Secrete metalloproteinases → remodelling of ECM.
What is the role of fibroblast in the repair and healing of tissues?
Recruited to the injury site by FGF from macrophages.
Induced to:
Increase collagen synthesis.
Produce other ECM proteins.
Result: formation of collagen scar tissue.
What is the role of angiogenesis in repair and healing of tissues?
Angiogenesis is rare in adults except in pathological states (and the female reproductive tract).
Stimulated by VEGF and other cytokines produced by macrophages.
Process:
Pre-existing vessels send out capillary sprouts into the damaged area.
Endothelial cells:
Break off from the basement membrane of existing vessels.
Migrate to the site of injury.
Proliferate and differentiate to form a lumen.
Acquire pericytes and smooth muscle → form a mature blood vessel.
What is chronic inflammation?
Occurs when the injury or causative agent persists and is not removed.
Inflammation and repair processes continue simultaneously, often leading to tissue damage and scarring.
What may cause the persistent injury for chronic inflammation?
Endogenous injurious agents
e.g. stomach acid in peptic ulcers.
Non-degradable agents
e.g. silica, dust particles.
Pathogens that evade host defences
e.g.
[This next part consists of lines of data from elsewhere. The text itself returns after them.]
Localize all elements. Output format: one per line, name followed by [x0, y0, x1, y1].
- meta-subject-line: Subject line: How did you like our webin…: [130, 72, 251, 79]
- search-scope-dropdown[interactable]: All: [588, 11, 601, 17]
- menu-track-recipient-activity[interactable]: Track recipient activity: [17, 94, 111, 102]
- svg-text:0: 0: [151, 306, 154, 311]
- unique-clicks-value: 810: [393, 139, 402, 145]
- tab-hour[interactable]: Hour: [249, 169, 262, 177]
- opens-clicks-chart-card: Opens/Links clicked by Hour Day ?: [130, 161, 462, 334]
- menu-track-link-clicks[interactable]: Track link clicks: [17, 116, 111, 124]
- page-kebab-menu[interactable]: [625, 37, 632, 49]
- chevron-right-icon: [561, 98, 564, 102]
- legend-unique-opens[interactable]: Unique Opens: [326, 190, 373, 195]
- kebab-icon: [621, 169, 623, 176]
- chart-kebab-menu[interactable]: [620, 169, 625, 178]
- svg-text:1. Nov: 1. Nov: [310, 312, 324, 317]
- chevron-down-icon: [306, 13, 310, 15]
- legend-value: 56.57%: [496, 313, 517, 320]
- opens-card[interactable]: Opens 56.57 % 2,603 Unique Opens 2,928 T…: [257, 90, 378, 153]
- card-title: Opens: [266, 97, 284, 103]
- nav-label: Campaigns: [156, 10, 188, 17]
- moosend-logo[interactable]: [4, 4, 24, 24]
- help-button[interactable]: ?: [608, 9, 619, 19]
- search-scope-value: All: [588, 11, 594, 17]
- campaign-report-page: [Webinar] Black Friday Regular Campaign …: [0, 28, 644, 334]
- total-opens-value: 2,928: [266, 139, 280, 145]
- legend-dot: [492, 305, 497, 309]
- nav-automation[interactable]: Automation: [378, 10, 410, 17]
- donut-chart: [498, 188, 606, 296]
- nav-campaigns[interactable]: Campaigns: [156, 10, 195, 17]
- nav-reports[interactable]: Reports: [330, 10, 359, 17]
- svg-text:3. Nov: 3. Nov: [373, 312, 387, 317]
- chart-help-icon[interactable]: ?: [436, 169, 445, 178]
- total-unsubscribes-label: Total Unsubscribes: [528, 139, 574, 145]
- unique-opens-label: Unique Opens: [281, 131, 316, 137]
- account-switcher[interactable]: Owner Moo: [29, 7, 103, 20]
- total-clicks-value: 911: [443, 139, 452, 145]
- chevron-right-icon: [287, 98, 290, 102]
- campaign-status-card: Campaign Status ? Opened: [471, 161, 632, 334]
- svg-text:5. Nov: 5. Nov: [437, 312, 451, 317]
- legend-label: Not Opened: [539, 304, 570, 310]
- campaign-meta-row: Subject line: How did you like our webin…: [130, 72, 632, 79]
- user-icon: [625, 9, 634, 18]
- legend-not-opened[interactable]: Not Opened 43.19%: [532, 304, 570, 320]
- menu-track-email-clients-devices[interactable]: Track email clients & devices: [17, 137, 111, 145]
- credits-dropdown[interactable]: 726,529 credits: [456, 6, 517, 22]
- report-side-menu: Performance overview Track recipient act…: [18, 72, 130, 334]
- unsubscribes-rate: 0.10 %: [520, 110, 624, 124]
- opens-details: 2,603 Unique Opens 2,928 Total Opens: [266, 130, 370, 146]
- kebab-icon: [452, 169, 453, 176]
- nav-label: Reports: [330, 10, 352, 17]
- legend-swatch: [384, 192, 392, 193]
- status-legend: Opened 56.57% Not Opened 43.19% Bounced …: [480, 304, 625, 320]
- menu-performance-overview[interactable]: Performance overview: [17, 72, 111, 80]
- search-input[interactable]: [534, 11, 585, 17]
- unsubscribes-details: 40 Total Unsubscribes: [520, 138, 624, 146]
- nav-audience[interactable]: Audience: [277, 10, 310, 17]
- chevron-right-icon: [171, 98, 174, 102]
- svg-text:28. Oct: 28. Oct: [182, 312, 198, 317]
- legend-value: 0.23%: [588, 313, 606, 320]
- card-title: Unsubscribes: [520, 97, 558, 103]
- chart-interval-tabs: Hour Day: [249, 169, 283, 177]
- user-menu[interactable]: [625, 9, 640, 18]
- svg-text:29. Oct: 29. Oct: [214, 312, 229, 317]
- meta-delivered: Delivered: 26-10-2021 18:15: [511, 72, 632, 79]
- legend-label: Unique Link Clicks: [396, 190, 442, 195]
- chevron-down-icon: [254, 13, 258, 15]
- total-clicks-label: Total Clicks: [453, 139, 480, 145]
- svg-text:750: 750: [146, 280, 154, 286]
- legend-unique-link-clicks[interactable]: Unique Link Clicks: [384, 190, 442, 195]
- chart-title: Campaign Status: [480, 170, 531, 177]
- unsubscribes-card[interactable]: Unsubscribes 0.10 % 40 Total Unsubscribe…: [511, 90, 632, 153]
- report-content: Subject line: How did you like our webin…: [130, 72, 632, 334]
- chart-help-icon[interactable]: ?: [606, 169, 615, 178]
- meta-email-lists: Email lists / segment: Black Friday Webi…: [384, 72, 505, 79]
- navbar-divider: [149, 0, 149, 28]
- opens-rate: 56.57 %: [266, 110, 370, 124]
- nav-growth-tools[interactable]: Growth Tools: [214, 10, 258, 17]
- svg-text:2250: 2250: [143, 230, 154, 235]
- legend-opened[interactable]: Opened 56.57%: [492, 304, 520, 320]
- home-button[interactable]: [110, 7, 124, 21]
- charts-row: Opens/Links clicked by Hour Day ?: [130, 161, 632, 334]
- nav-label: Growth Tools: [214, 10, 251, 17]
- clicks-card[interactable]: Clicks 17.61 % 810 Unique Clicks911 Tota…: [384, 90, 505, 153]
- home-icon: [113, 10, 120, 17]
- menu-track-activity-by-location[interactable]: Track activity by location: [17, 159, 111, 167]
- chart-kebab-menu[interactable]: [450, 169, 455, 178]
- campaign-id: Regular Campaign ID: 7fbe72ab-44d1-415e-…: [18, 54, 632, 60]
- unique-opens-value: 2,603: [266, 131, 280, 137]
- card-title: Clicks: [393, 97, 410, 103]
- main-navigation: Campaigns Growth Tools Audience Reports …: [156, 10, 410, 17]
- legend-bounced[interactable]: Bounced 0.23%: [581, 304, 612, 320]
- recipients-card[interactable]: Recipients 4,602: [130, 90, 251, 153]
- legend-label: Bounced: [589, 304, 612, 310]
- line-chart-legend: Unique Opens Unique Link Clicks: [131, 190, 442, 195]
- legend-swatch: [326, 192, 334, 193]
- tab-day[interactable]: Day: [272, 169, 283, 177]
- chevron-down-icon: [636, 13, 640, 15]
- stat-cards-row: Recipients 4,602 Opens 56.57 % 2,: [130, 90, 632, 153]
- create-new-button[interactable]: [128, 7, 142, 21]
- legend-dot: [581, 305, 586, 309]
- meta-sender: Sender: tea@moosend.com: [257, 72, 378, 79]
Mycobacterium tuberculosis.
Autoimmune reactions
e.g. rheumatoid arthritis.
What is the role of macrophages in chronic inflammation?
Macrophages are major players in chronic inflammation.
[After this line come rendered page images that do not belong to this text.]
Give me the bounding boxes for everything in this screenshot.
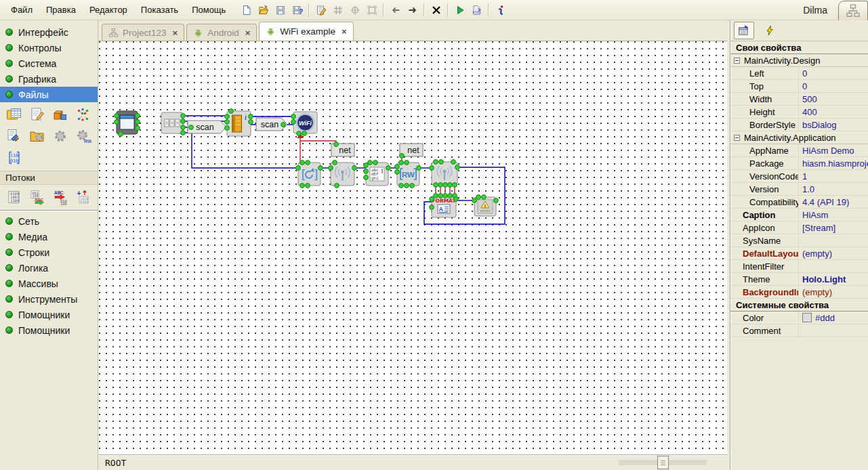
frame-view-button[interactable] <box>363 1 380 18</box>
collapse-icon[interactable] <box>734 58 740 64</box>
selection-handle[interactable] <box>181 131 186 135</box>
property-value[interactable]: HiAsm Demo <box>798 144 868 156</box>
tab-close-icon[interactable]: × <box>245 28 251 37</box>
selection-handle[interactable] <box>333 161 337 165</box>
selection-handle[interactable] <box>329 166 333 171</box>
wifi-points-block-2[interactable] <box>432 162 457 185</box>
selection-handle[interactable] <box>368 161 373 165</box>
stream-merge-palette-button[interactable]: +10100101 <box>74 188 93 206</box>
selection-handle[interactable] <box>451 160 456 165</box>
selection-handle[interactable] <box>443 194 448 198</box>
property-value[interactable]: 500 <box>798 93 868 105</box>
selection-handle[interactable] <box>181 114 186 119</box>
selection-handle[interactable] <box>405 161 409 165</box>
selection-handle[interactable] <box>438 183 443 188</box>
property-value[interactable]: (empty) <box>798 247 868 259</box>
stream-abc-bin-palette-button[interactable]: ABC010100 <box>51 188 70 206</box>
selection-handle[interactable] <box>335 184 339 188</box>
selection-handle[interactable] <box>291 120 296 125</box>
menu-item-4[interactable]: Показать <box>134 1 185 18</box>
selection-handle[interactable] <box>229 109 234 114</box>
menu-item-2[interactable]: Правка <box>39 1 83 18</box>
selection-handle[interactable] <box>417 166 421 171</box>
read-write-block[interactable]: RW <box>397 163 419 186</box>
wire-blue[interactable] <box>183 133 299 168</box>
selection-handle[interactable] <box>400 154 405 158</box>
property-group-row[interactable]: MainActivity.Design <box>730 54 868 67</box>
property-value[interactable]: Holo.Light <box>798 273 868 285</box>
scheme-canvas[interactable]: scanscannetnetiWiFi[]abcdEFghiRWFORMATA! <box>98 41 727 454</box>
selection-handle[interactable] <box>364 163 369 168</box>
selection-handle[interactable] <box>136 120 140 125</box>
property-value[interactable]: 0 <box>798 67 868 79</box>
wifi-block[interactable]: WiFi <box>293 112 317 133</box>
selection-handle[interactable] <box>281 123 286 127</box>
selection-handle[interactable] <box>364 175 369 180</box>
stop-button[interactable] <box>428 1 445 18</box>
selection-handle[interactable] <box>297 131 302 136</box>
selection-handle[interactable] <box>443 183 448 188</box>
compile-button[interactable]: 0101 <box>468 1 485 18</box>
properties-tab-button[interactable] <box>734 22 754 39</box>
save-help-button[interactable]: ? <box>289 1 306 18</box>
gear-rw-palette-button[interactable]: RW <box>74 127 93 145</box>
sidebar-item-bottom-2[interactable]: Медиа <box>0 229 98 244</box>
selection-handle[interactable] <box>334 142 339 147</box>
property-value[interactable]: 0 <box>798 80 868 92</box>
selection-handle[interactable] <box>115 120 119 125</box>
property-value[interactable]: #ddd <box>798 312 868 324</box>
collapse-icon[interactable] <box>734 135 740 141</box>
splitter-grip[interactable] <box>657 456 669 469</box>
selection-handle[interactable] <box>352 166 357 171</box>
menu-item-3[interactable]: Редактор <box>83 1 134 18</box>
selection-handle[interactable] <box>395 170 400 175</box>
new-file-button[interactable] <box>238 1 255 18</box>
selection-handle[interactable] <box>136 114 140 119</box>
sidebar-item-bottom-7[interactable]: Помощники <box>0 307 98 322</box>
selection-handle[interactable] <box>249 114 253 119</box>
edit-scheme-button[interactable] <box>312 1 329 18</box>
property-value[interactable]: [Stream] <box>798 221 868 234</box>
stream-bin-abc-palette-button[interactable]: 001100ABC <box>28 188 47 206</box>
notepad-edit-palette-button[interactable] <box>28 106 47 123</box>
activity-block[interactable]: i <box>227 111 251 136</box>
property-value[interactable]: HiAsm <box>798 209 868 221</box>
sidebar-item-bottom-8[interactable]: Помощники <box>0 322 98 338</box>
selection-handle[interactable] <box>181 125 186 130</box>
folder-gear-palette-button[interactable] <box>28 127 47 145</box>
selection-handle[interactable] <box>302 131 307 136</box>
selection-handle[interactable] <box>249 120 253 125</box>
selection-handle[interactable] <box>181 119 186 124</box>
selection-handle[interactable] <box>119 132 123 137</box>
sidebar-item-bottom-4[interactable]: Логика <box>0 260 98 276</box>
tab-close-icon[interactable]: × <box>342 27 347 36</box>
selection-handle[interactable] <box>494 198 499 203</box>
property-value[interactable]: 1.0 <box>798 183 868 195</box>
property-value[interactable] <box>798 324 868 337</box>
forward-button[interactable] <box>404 1 421 18</box>
tab-close-icon[interactable]: × <box>173 28 178 37</box>
selection-handle[interactable] <box>434 194 438 198</box>
nodes-scatter-palette-button[interactable] <box>74 106 93 123</box>
save-file-button[interactable] <box>272 1 289 18</box>
center-view-button[interactable] <box>346 1 363 18</box>
menu-item-5[interactable]: Помощь <box>185 1 232 18</box>
tab-android[interactable]: Android× <box>186 24 257 41</box>
selection-handle[interactable] <box>225 114 230 119</box>
selection-handle[interactable] <box>434 183 438 188</box>
selection-handle[interactable] <box>300 161 305 165</box>
property-value[interactable] <box>798 260 868 272</box>
run-button[interactable] <box>451 1 468 18</box>
selection-handle[interactable] <box>430 205 434 210</box>
tab-project123[interactable]: Project123× <box>102 24 184 41</box>
selection-handle[interactable] <box>430 197 434 202</box>
property-value[interactable]: 4.4 (API 19) <box>798 196 868 208</box>
selection-handle[interactable] <box>291 114 296 119</box>
selection-handle[interactable] <box>306 161 310 165</box>
tab-wifi-example[interactable]: WiFi example× <box>259 22 353 41</box>
selection-handle[interactable] <box>405 184 409 188</box>
selection-handle[interactable] <box>318 166 323 171</box>
selection-handle[interactable] <box>472 198 477 203</box>
property-value[interactable] <box>798 234 868 247</box>
scheme-window-button[interactable] <box>838 1 868 20</box>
Chronically activated macrophages:
Accumulate at the site.
Release cytokines that stimulate:
Fibroblast proliferation.
Collagen production.
Leads to scar tissue formation (fibrosis).
What is a granuloma?
Granulomas may form during chronic inflammation.
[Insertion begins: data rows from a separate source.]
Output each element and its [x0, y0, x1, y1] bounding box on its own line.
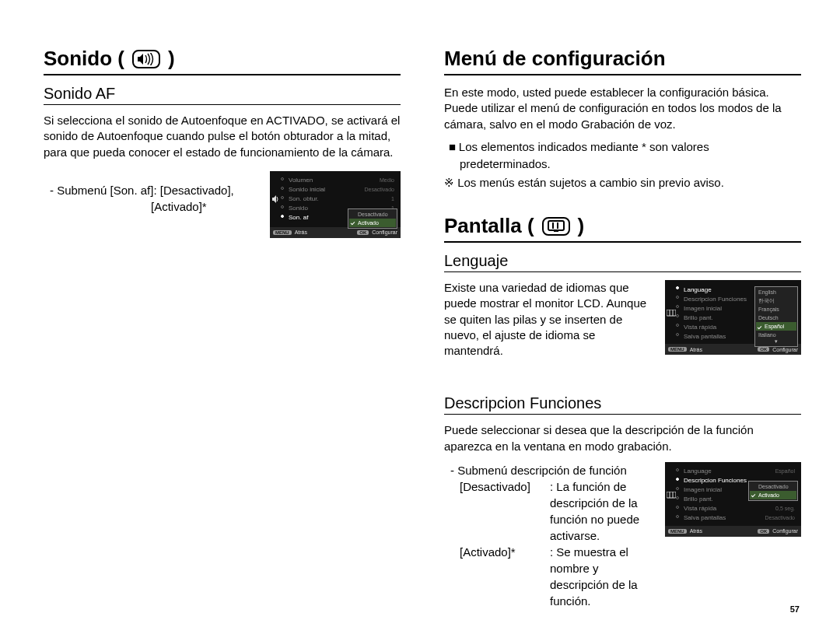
bullet-defaults: ■ Los elementos indicados mediante * son… [444, 138, 801, 172]
title-text: Sonido ( [44, 47, 124, 71]
lcd-popup-descfunc: Desactivado Activado [748, 481, 798, 501]
subsection-lenguaje: Lenguaje [444, 252, 801, 272]
section-title-pantalla: Pantalla ( ) [444, 214, 801, 243]
lcd-footer: MENU Atrás OK Configurar [665, 526, 801, 537]
descfunc-submenu: - Submenú descripción de función [Desact… [444, 462, 651, 609]
note-change: ※ Los menús están sujetos a cambio sin p… [444, 175, 801, 191]
submenu-text: - Submenú [Son. af]: [Desactivado], [Act… [44, 182, 256, 215]
speaker-icon [132, 50, 160, 68]
display-icon [667, 310, 676, 319]
section-title-sonido: Sonido ( ) [44, 47, 401, 75]
descfunc-paragraph: Puede seleccionar si desea que la descri… [444, 422, 801, 454]
lcd-footer: MENU Atrás OK Configurar [270, 227, 401, 238]
camera-lcd-descfunc: LanguageEspañol Descripcion Funciones Im… [665, 462, 801, 537]
svg-rect-4 [667, 310, 676, 316]
subsection-descfunc: Descripcion Funciones [444, 394, 801, 415]
lenguaje-paragraph: Existe una variedad de idiomas que puede… [444, 280, 651, 359]
lcd-popup: Desactivado Activado [348, 208, 397, 229]
camera-lcd-sonaf: VolumenMedio Sonido inicialDesactivado S… [270, 171, 401, 238]
lcd-popup-lang: English 한국어 Français Deutsch Español Ita… [754, 286, 798, 347]
svg-rect-3 [554, 230, 558, 232]
page-number: 57 [790, 604, 800, 614]
section-title-menu-config: Menú de configuración [444, 47, 801, 75]
display-icon [667, 492, 676, 501]
sonido-af-paragraph: Si selecciona el sonido de Autoenfoque e… [44, 113, 401, 160]
display-icon [542, 217, 570, 236]
camera-lcd-language: Language Descripcion Funciones Imagen in… [665, 280, 801, 355]
subsection-sonido-af: Sonido AF [44, 85, 401, 105]
title-close: ) [168, 47, 175, 71]
svg-rect-7 [667, 492, 676, 498]
speaker-icon [271, 194, 281, 204]
svg-rect-0 [548, 221, 564, 230]
chevron-down-icon: ▾ [756, 339, 796, 345]
config-paragraph: En este modo, usted puede establecer la … [444, 85, 801, 132]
Can be caused by infectious or non-infectious agents.
Classic example: tuberculosis.
What is tuberculuous granuloma?
Mycobacteria resist macrophage killing → not eliminated.
Instead, they are “walled off” from surrounding tissue.
Structure:
Central core of macrophages.
Surrounded by T cells.
Macrophages can:
Fuse → multinucleated giant cells.
Become epithelioid cells (large, activated).
Central necrosis is common.
Granuloma formation:
Often seen as bacterial hiding, but actually a programmed host response.
Allows containment rather than sterilisation of infection.
When may granulomas occur besides infection?
Granulomas can also occur without infection:
e.g. Blau syndrome — caused by gain-of-function mutations in NOD2 (a PRR).
Drives chronic inflammation in the absence of pathogens.
Biological purpose of granuloma formation:
Decision by immune system to:
Not fully sterilise the infection site.
Shift to a long-term, local immune reaction.
This can benefit the host by containing damage and limiting systemic inflammation.
How is the adaptive immune response induced?
Dendritic cells (DCs):
Internalise antigens from pathogens at the infection site.
Carry both PAMP information and specific antigens to draining lymph nodes.